> _What the task requires_
Please set down the data word for word; images do not go in the copy.

### Data for analysis

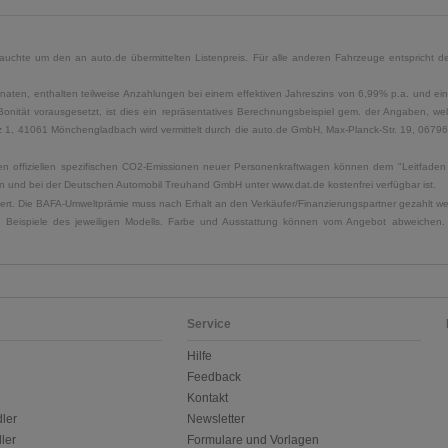
uchte um den an auto.de übermittelten Listenpreis. Für alle anderen Fahrzeuge entspricht der
naten, enthalten teilweise Anzahlungen bei einem effektiven Jahreszins von 6,99% p.a. und ein
Bonität vorausgesetzt, ist dies ein repräsentatives Berechnungsbeispiel gem. der Angaben, w
, 41061 Mönchengladbach wird vermittelt durch die auto.de GmbH, Max-Planck-Str. 19, 06796 Sa
u den offiziellen spezifischen CO2-Emissionen neuer Personenkraftwagen können dem "Leitfad
 und bei der Deutschen Automobil Treuhand GmbH unter www.dat.de kostenfrei verfügbar ist.
uliert. Die BAFA-Umweltprämie muss nach Erhalt an den Verkäufer/Finanzierungspartner gezahlt w
. Beispiele des jeweiligen Modells. Farbe und Ausstattung können vom Angebot abweichen. 
Service
Hilfe
Feedback
Kontakt
ler
Newsletter
ler
Formulare und Vorlagen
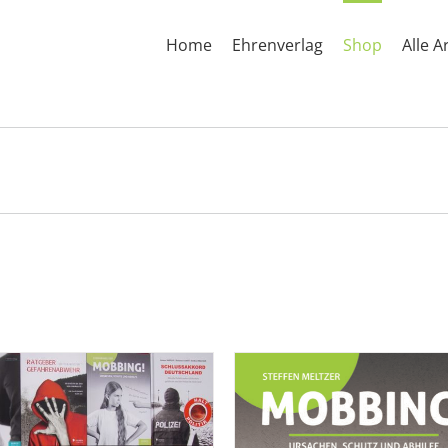
Home
Ehrenverlag
Shop
Alle A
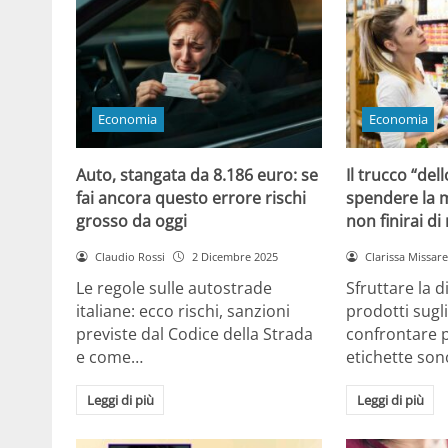
Economia
Economia
Auto, stangata da 8.186 euro: se
Il trucco “dell
fai ancora questo errore rischi
spendere la m
grosso da oggi
non finirai di
Claudio Rossi
2 Dicembre 2025
Clarissa Missarel
Le regole sulle autostrade
Sfruttare la 
italiane: ecco rischi, sanzioni
prodotti sugli
previste dal Codice della Strada
confrontare p
e come…
etichette son
Leggi di più
Leggi di più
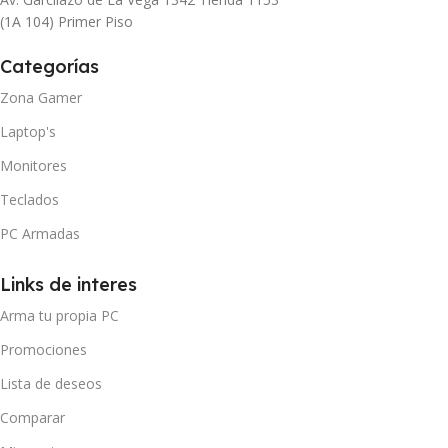
(1A 104) Primer Piso
Categorías
Zona Gamer
Laptop's
Monitores
Teclados
PC Armadas
Links de interes
Arma tu propia PC
Promociones
Lista de deseos
Comparar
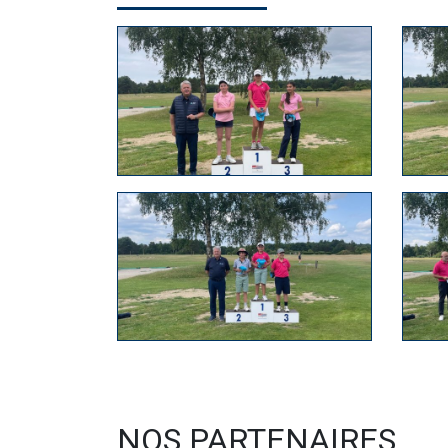
NOS PARTENAIRES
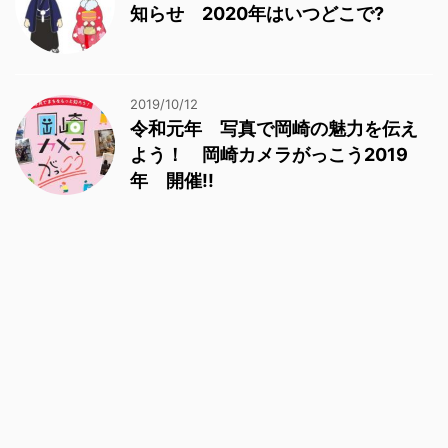
知らせ 2020年はいつどこで?
2019/10/12
令和元年 写真で岡崎の魅力を伝え
よう！ 岡崎カメラがっこう2019
年 開催!!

######

> _Output_
uchte um den an auto.de übermittelten Listenpreis. Für alle anderen Fahrzeuge entspricht der
naten, enthalten teilweise Anzahlungen bei einem effektiven Jahreszins von 6,99% p.a. und ein
Bonität vorausgesetzt, ist dies ein repräsentatives Berechnungsbeispiel gem. der Angaben, w
, 41061 Mönchengladbach wird vermittelt durch die auto.de GmbH, Max-Planck-Str. 19, 06796 Sa
u den offiziellen spezifischen CO2-Emissionen neuer Personenkraftwagen können dem "Leitfad
 und bei der Deutschen Automobil Treuhand GmbH unter www.dat.de kostenfrei verfügbar ist.
uliert. Die BAFA-Umweltprämie muss nach Erhalt an den Verkäufer/Finanzierungspartner gezahlt w
. Beispiele des jeweiligen Modells. Farbe und Ausstattung können vom Angebot abweichen. 
Service
Hilfe
Feedback
Kontakt
ler
Newsletter
ler
Formulare und Vorlagen
Home
Ehrenverlag
Shop
Alle A
Economia
Economia
Auto, stangata da 8.186 euro: se
Il trucco “dell
fai ancora questo errore rischi
spendere la m
grosso da oggi
non finirai di
Claudio Rossi
2 Dicembre 2025
Clarissa Missarel
Le regole sulle autostrade
Sfruttare la 
italiane: ecco rischi, sanzioni
prodotti sugli
previste dal Codice della Strada
confrontare p
e come…
etichette son
Leggi di più
Leggi di più
(1A 104) Primer Piso
Categorías
Zona Gamer
Laptop's
Monitores
Teclados
PC Armadas
Links de interes
Arma tu propia PC
Promociones
Lista de deseos
Comparar
NOS PARTENAIRES
知らせ 2020年はいつどこで?
2019/10/12
令和元年 写真で岡崎の魅力を伝え
よう！ 岡崎カメラがっこう2019
年 開催!!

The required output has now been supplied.